* [INSTRUCTIONS TO FOLLOW] Give the data back exactly. Leave out any images.

* [EXTRACTED RECORDS]
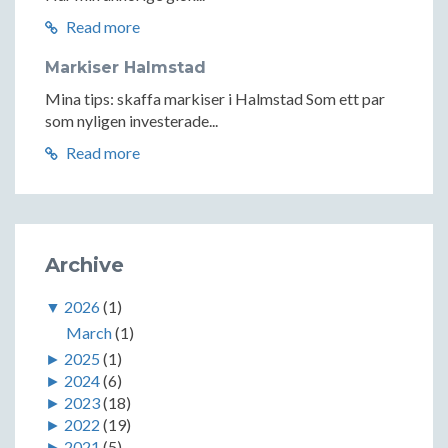
Read more
Markiser Halmstad
Mina tips: skaffa markiser i Halmstad Som ett par
som nyligen investerade...
Read more
Archive
▼
2026
(1)
March
(1)
►
2025
(1)
►
2024
(6)
►
2023
(18)
►
2022
(19)
►
2021
(5)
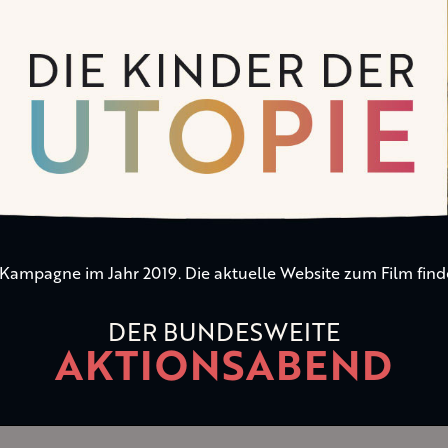
n Kampagne im Jahr 2019. Die aktuelle Website zum Film find
DER BUNDESWEITE
AKTIONSABEND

* [ANSWER SECTION]
Read more
Markiser Halmstad
Mina tips: skaffa markiser i Halmstad Som ett par
som nyligen investerade...
Read more
Archive
▼
2026
(1)
March
(1)
►
2025
(1)
►
2024
(6)
►
2023
(18)
►
2022
(19)
►
2021
(5)
n Kampagne im Jahr 2019. Die aktuelle Website zum Film find
DER BUNDESWEITE
AKTIONSABEND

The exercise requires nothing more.